3. The term "natural person", in reference to either Contracting Party, shall be construed to mean any natural person holding the nationality of that State in accordance with its laws.

4. The term "legal person", in reference to either Contracting Party, shall be construed to mean any entity having its head office in the territory of one of the Contracting Parties and established in accordance with the respective national legislation, such as public institutions, corporations, partnerships, foundations and associations, regardless of whether their liability is limited or not.

5. The term "income" shall be construed to mean the money accruing to an investment, including in particular profits or interests, interest income, capital gains, dividends, royalties or payments for assistance, technical services as well as any payments in kind.

6. The term "territory" shall be construed to mean, in addition to the zones contained within the land boundaries, the maritime zones. The latter also comprise the marine and submarine zones over which the Contracting Party exercises sovereignty, and sovereign or jurisdictional rights, under international law.

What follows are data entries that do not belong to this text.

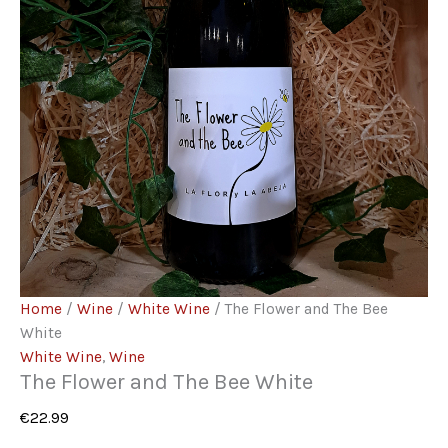
Home
/
Wine
/
White Wine
/ The Flower and The Bee
White
White Wine
,
Wine
The Flower and The Bee White
€
22.99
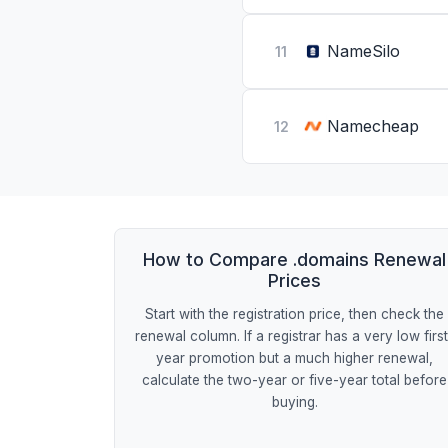
NameSilo
11
Namecheap
12
How to Compare .domains Renewal
Prices
Start with the registration price, then check the
renewal column. If a registrar has a very low firs
year promotion but a much higher renewal,
calculate the two-year or five-year total before
buying.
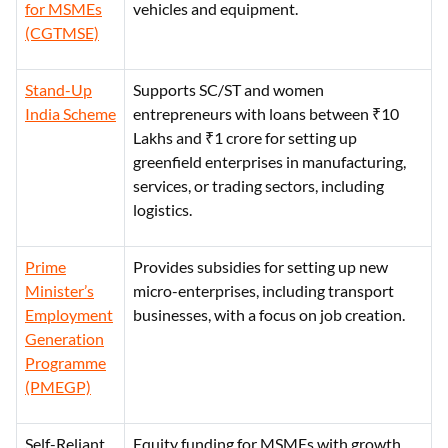
for MSMEs
vehicles and equipment.
(CGTMSE)
Stand-Up
Supports SC/ST and women
India Scheme
entrepreneurs with loans between ₹10
Lakhs and ₹1 crore for setting up
greenfield enterprises in manufacturing,
services, or trading sectors, including
logistics.
Prime
Provides subsidies for setting up new
Minister’s
micro-enterprises, including transport
Employment
businesses, with a focus on job creation.
Generation
Programme
(PMEGP)
Self-Reliant
Equity funding for MSMEs with growth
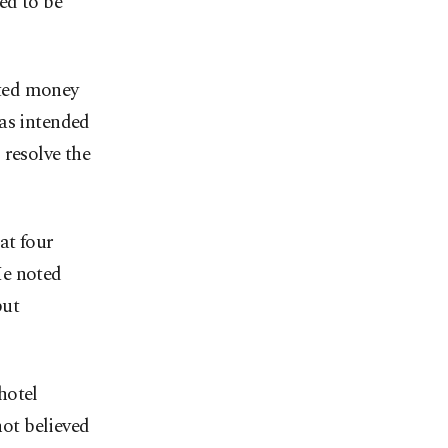
ed to be
sted money
was intended
 resolve the
at four
He noted
but
hotel
not believed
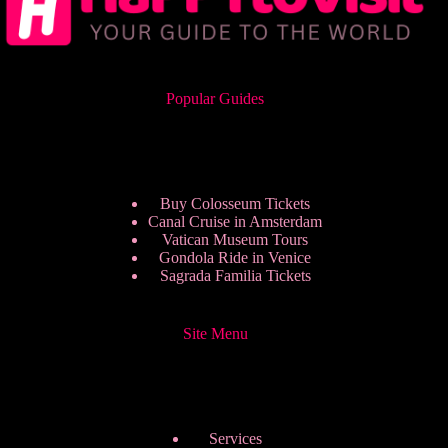
Popular Guides
Buy Colosseum Tickets
Canal Cruise in Amsterdam
Vatican Museum Tours
Gondola Ride in Venice
Sagrada Familia Tickets
Site Menu
Services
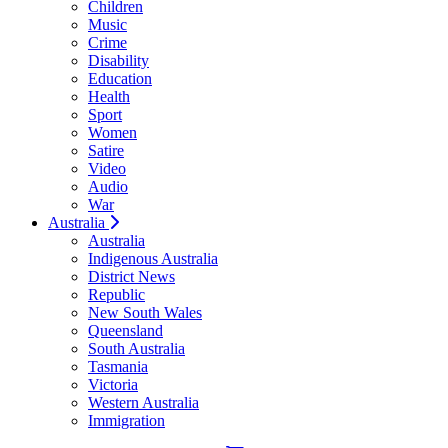
Children
Music
Crime
Disability
Education
Health
Sport
Women
Satire
Video
Audio
War
Australia
Australia
Indigenous Australia
District News
Republic
New South Wales
Queensland
South Australia
Tasmania
Victoria
Western Australia
Immigration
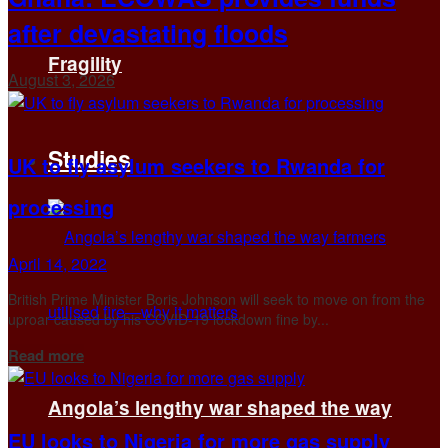
after devastating floods
Fragility
August 3, 2026
Studies
UK to fly asylum seekers to Rwanda for
processing
April 14, 2022
British Prime Minister Boris Johnson will seek to move on from the
uproar caused by his COVID-19 lockdown fine by...
Details
Read more
Angola’s lengthy war shaped the way
EU looks to Nigeria for more gas supply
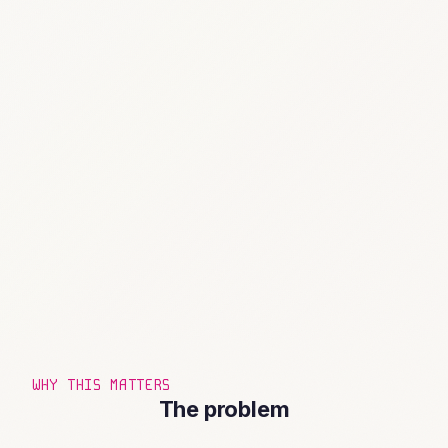
WHY THIS MATTERS
The problem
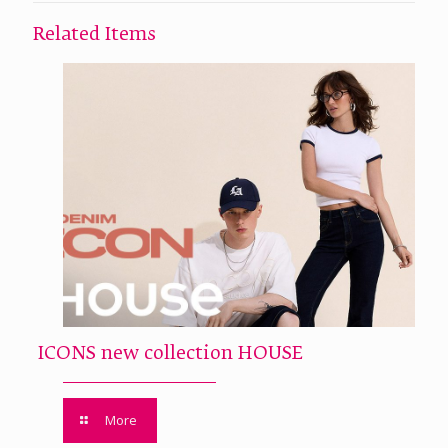
Related Items
ICONS new collection HOUSE
More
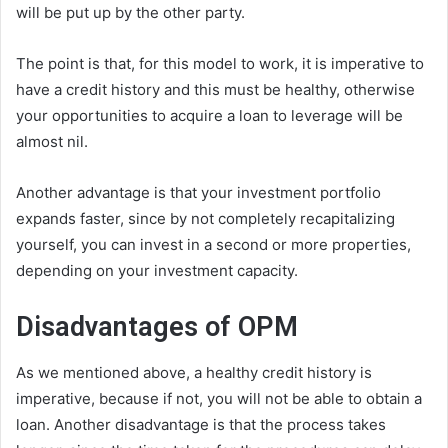
will be put up by the other party.
The point is that, for this model to work, it is imperative to
have a credit history and this must be healthy, otherwise
your opportunities to acquire a loan to leverage will be
almost nil.
Another advantage is that your investment portfolio
expands faster, since by not completely recapitalizing
yourself, you can invest in a second or more properties,
depending on your investment capacity.
Disadvantages of OPM
As we mentioned above, a healthy credit history is
imperative, because if not, you will not be able to obtain a
loan. Another disadvantage is that the process takes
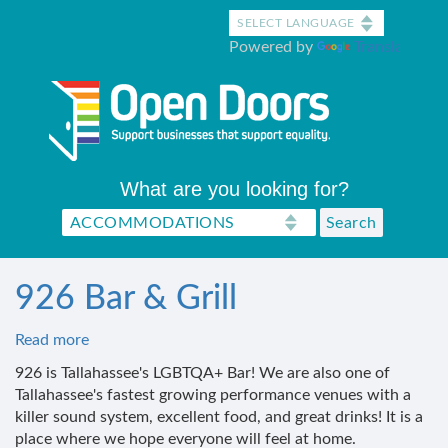
Skip
to
Powered by
Translate
main
content
What are you looking for?
926 Bar & Grill
Read more
about
926
926 is Tallahassee's LGBTQA+ Bar! We are also one of
Bar
Tallahassee's fastest growing performance venues with a
&
killer sound system, excellent food, and great drinks! It is a
Grill
place where we hope everyone will feel at home.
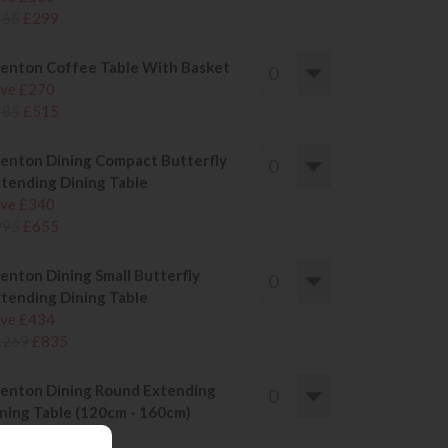
465
£299
enton Coffee Table With Basket
ve £270
785
£515
enton Dining Compact Butterfly
tending Dining Table
ve £340
995
£655
enton Dining Small Butterfly
tending Dining Table
ve £434
1269
£835
enton Dining Round Extending
ning Table (120cm - 160cm)
ve £434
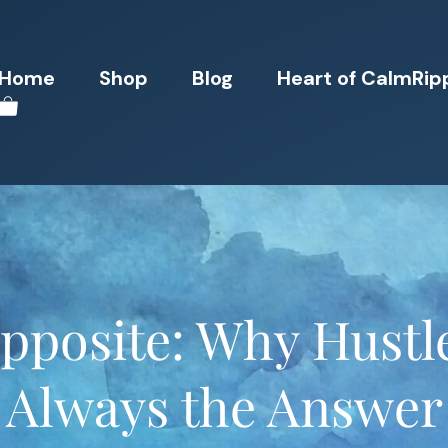
Home
Shop
Blog
Heart of CalmRip
pposite: Why Hustle
Always the Answer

7. "Investment agreement" means an agreement between a Contracting Party or its Agency and an investor of the other Contracting Party concerning an investment.

Article 2. Promotion and Protection of Investments

1. Both Contracting Parties shall encourage investors of the other Contracting Party to invest in their territory.

2. Investors of one Contracting Party shall have the right of access to the investment activities, in the territory of the other Contracting Party, on a basis not less favourable than the one granted as per Article 3.1.

3. Both Contracting Parties shall at all times ensure just and fair treatment of the investment of investors of the other Contracting Party. Both Contracting Parties shall ensure that the management, maintenance, use, transformation, enjoyment or assignment of the investments effected in their territory by investors of the other Contracting Party, shall in no way be subject to unjustified or discriminatory measures.

4. Each Contracting Party shall create and maintain in its territory a legal framework apt to guarantee to investors the continuity of legal treatment, including the compliance, in good faith, of all undertakings assumed with regard to each specific investor.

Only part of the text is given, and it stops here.